The college is seeking to raise $3 million in a major gifts campaign. College officials and campaign leaders and benefactors Monday celebrated their success so far -- and opened the phase of the campaign where they call on the community at large to help.
Already, the campaign has raised $1.8 million in funding and pledges -- $850,000 of it from an internal campaign soliciting employees and members of the board of directors and the OCTC Foundation, the rest from corporate benefactors.
The need is heightened by the failure of state funding to keep up with the growth and expansion it has asked of its higher education institutions. Despite the fact OCTC is a public college aimed at providing entry into college education for the broadest possible spectrum of students, it is only partially publicly funded. Indeed, as OCTC President Jackie Addington pointed out at Monday's ceremony, "with continued budget cuts over the past few years, state appropriations are at a record low."
The state provides just 39 percent of the college's annual budget this fiscal year. By comparison, in 1998-99, the first year for a consolidated community and technical college system, state appropriations constituted 63 percent of the budget.

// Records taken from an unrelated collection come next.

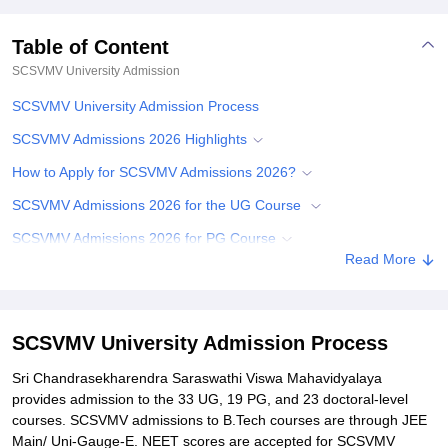
Table of Content
SCSVMV University
Admission
SCSVMV University Admission Process
SCSVMV Admissions 2026 Highlights
How to Apply for SCSVMV Admissions 2026?
SCSVMV Admissions 2026 for the UG Course
SCSVMV Admissions 2026 for PG Course
Read More
SCSVMV Admissions 2026 for PhD Course
Documents Required for SCSVMV Admissions 2026
Related eBooks and Sample Papers for SCSVMV University
SCSVMV University Admission Process
Explore Admissions to Similar Colleges
Sri Chandrasekharendra Saraswathi Viswa Mahavidyalaya
provides admission to the 33 UG, 19 PG, and 23 doctoral-level
Student Reviews for SCSVMV University
courses. SCSVMV admissions to B.Tech courses are through JEE
Main/ Uni-Gauge-E. NEET scores are accepted for SCSVMV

OCTC officials said their goal in this campaign is to establish endowments for student scholarships, college advancement through technology upgrades and a student retention/success initiative.
The latter is especially important as colleges here as elsewhere struggle to make sure most of their incoming freshmen are motivated and helped to make it all the way to graduation.
In a region that is trying to increase the educational opportunities for its citizens and its attractiveness to new businesses, ramping up the contributions of the community college is critical -- and that takes money.
We urge folks to support the college's campaign.